Karo v. NAU Country Ins. Co.
297 Neb. 798
| Neb. | 2017Background
- Farmers Matt and Michael Karo held federally reinsured crop insurance policies serviced by NAU Country Insurance and submitted "prevented planting" claims for 2012; NAU denied coverage.
- The parties’ policies required binding arbitration; an arbitrator denied the Karos’ claims and issued an award on January 21, 2014.
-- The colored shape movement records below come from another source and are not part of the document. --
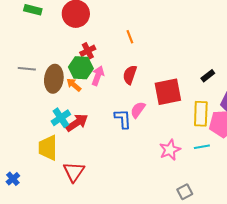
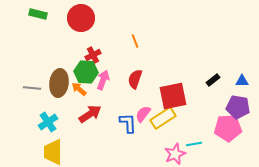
gray line: (27, 69) -> (32, 88), moved
yellow rectangle: (201, 114) -> (163, 118), moved, turned 55
cyan cross: (61, 118) -> (48, 122), moved
red arrow: (77, 123) -> (90, 114), moved
cyan line: (202, 147) -> (194, 144), moved

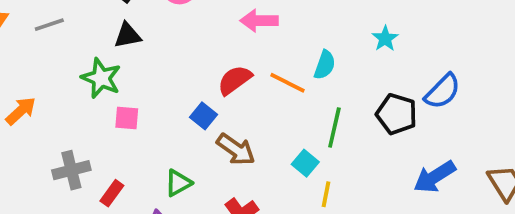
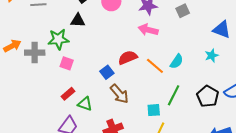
green star: (101, 78) -> (58, 39), turned 30
cyan square: (305, 163) -> (154, 110), turned 32
gray cross: (71, 170) -> (35, 53), moved
green triangle: (178, 183) -> (85, 104), turned 35
red rectangle: (112, 193) -> (68, 94), moved

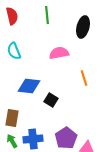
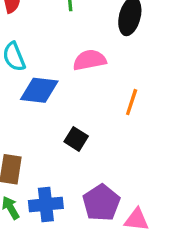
orange line: (84, 78) -> (132, 102), turned 35
blue diamond: (29, 86) -> (39, 90), moved

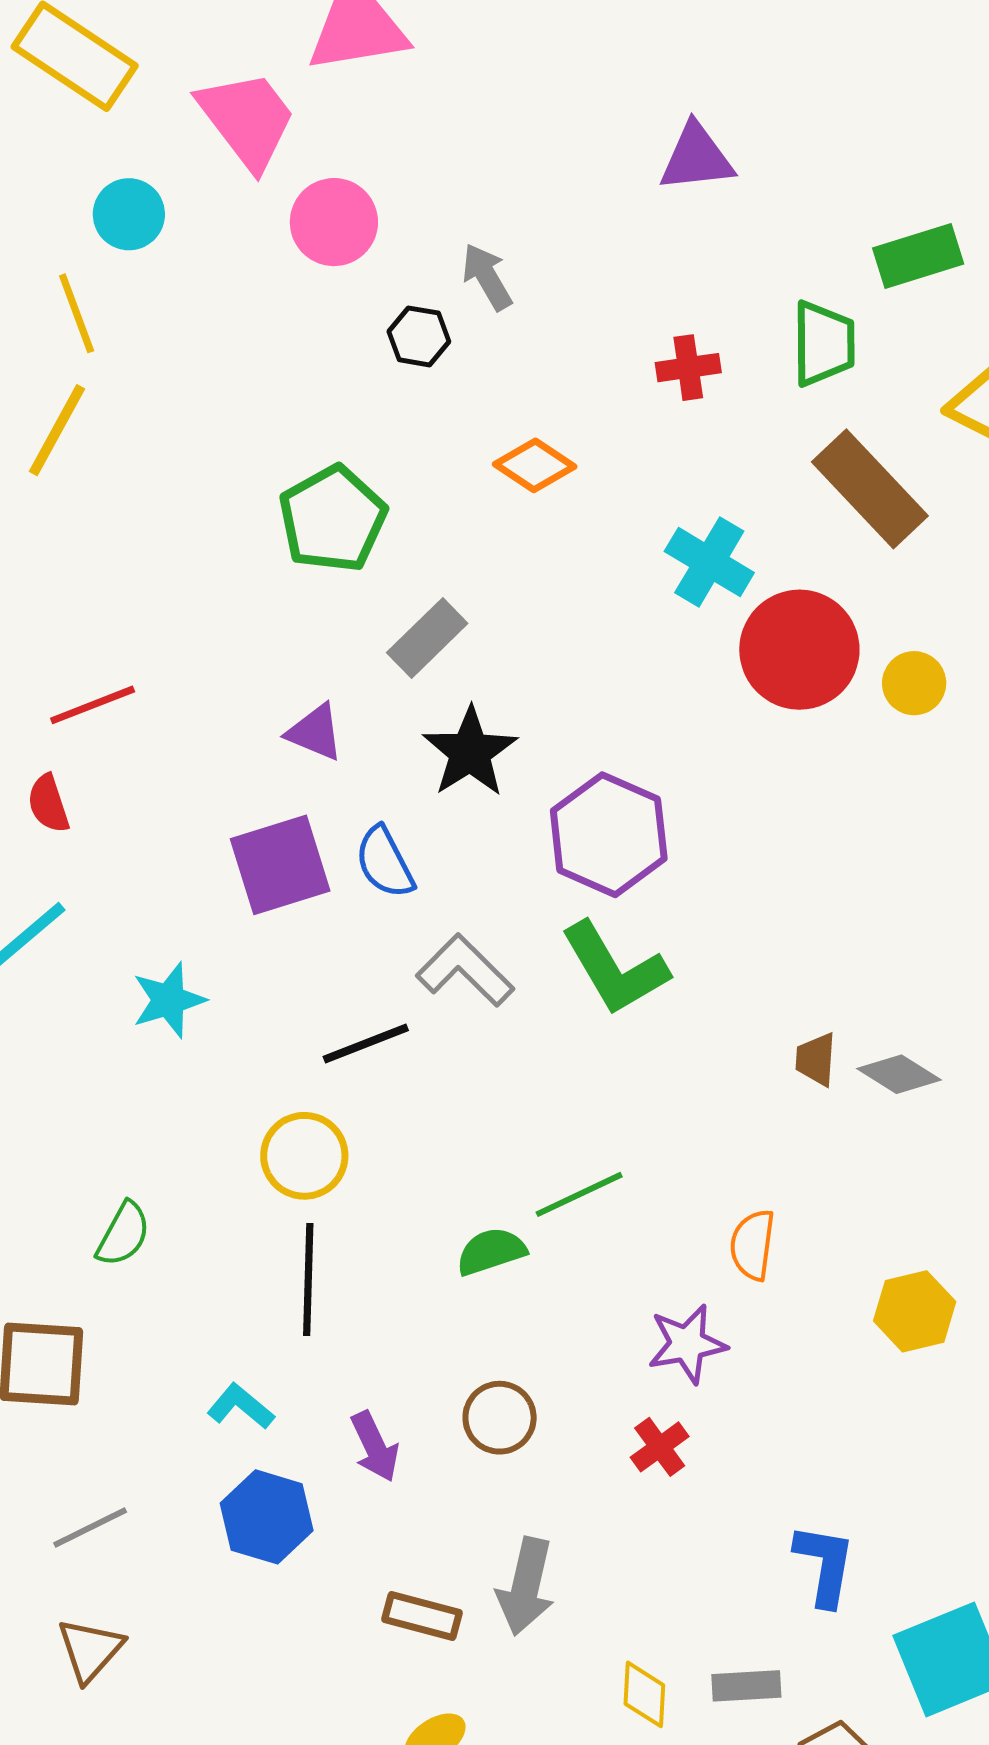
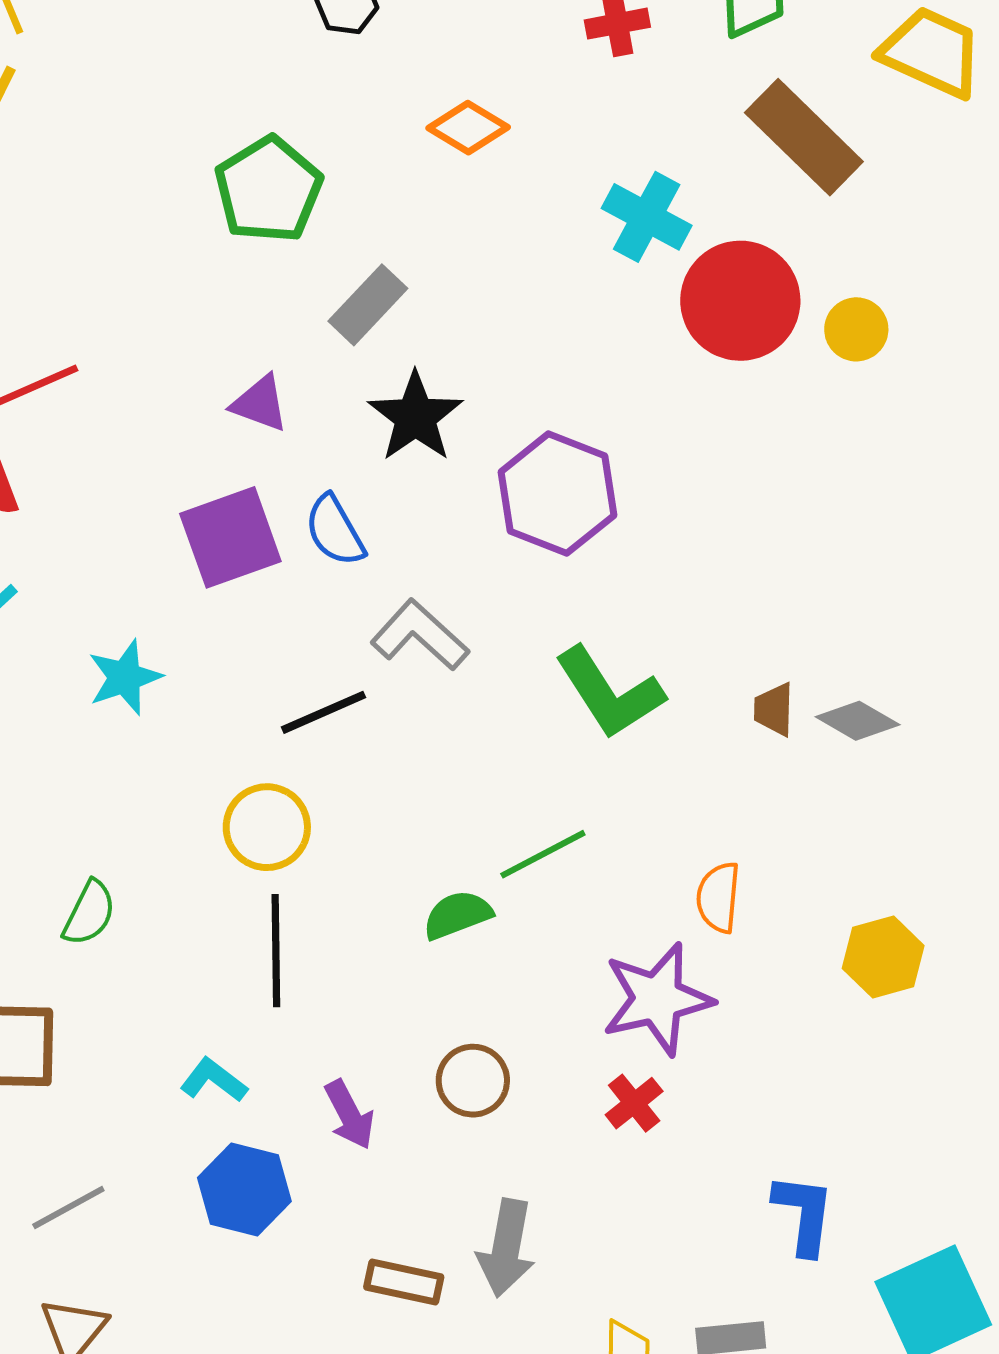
green L-shape: (615, 969) -> (610, 693), moved
purple star: (687, 1344) -> (657, 999), size x1.4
- The Karos filed a state-court "Petition for Judicial Review" under 9 U.S.C. § 10 on May 15, 2014 (outside the FAA’s 3-month notice window in § 12); NAU moved to dismiss but the district court denied that motion, and later vacated the arbitration award on summary judgment.
- NAU appealed to the Nebraska Supreme Court, which considered whether the district court had jurisdiction to vacate the arbitration award given the Karos’ untimely service of notice under the FAA.
- The Nebraska Supreme Court concluded the FAA governs these disputes, that the FAA’s notice requirements are jurisdictional, and that the Karos’ failure to serve notice within 3 months deprived the district court of authority to vacate the award.
Issues
| Issue | Plaintiff's Argument | Defendant's Argument | Held |
|---|---|---|---|
| Whether FAA governs arbitration review | Karos: federal reinsured policies implicate federal law but did not contest FAA | NAU: FAA governs because policies involve interstate commerce | Held: FAA governs arbitration disputes under these policies |
| Whether §12’s 3‑month notice requirement is jurisdictional | Karos: treated requirement as procedural; did not raise jurisdictional bar | NAU: untimely service deprives court of power to review; raised on appeal | Held: §12’s notice/time requirement is jurisdictional and not waivable |
| Effect of failing to serve notice within 3 months | Karos: filed state complaint outside 3 months and pursued vacatur on merits | NAU: argued dismissal for lack of jurisdiction | Held: failure to comply deprived district court of authority; vacatur was void |
| Whether court may reach merits (manifest disregard/exceeding powers) | Karos: arbitrator exceeded powers; award should be vacated under §10(a)(4) | NAU: challenged vacatur and procedural posture | Held: Court did not reach merits because jurisdictional defect required vacatur of district court judgment |
Key Cases Cited
- Piccolo v. Dain, Kalman & Quail, Inc., 641 F.2d 598 (8th Cir.) (untimely §12 notice deprives district court of power to review arbitration award)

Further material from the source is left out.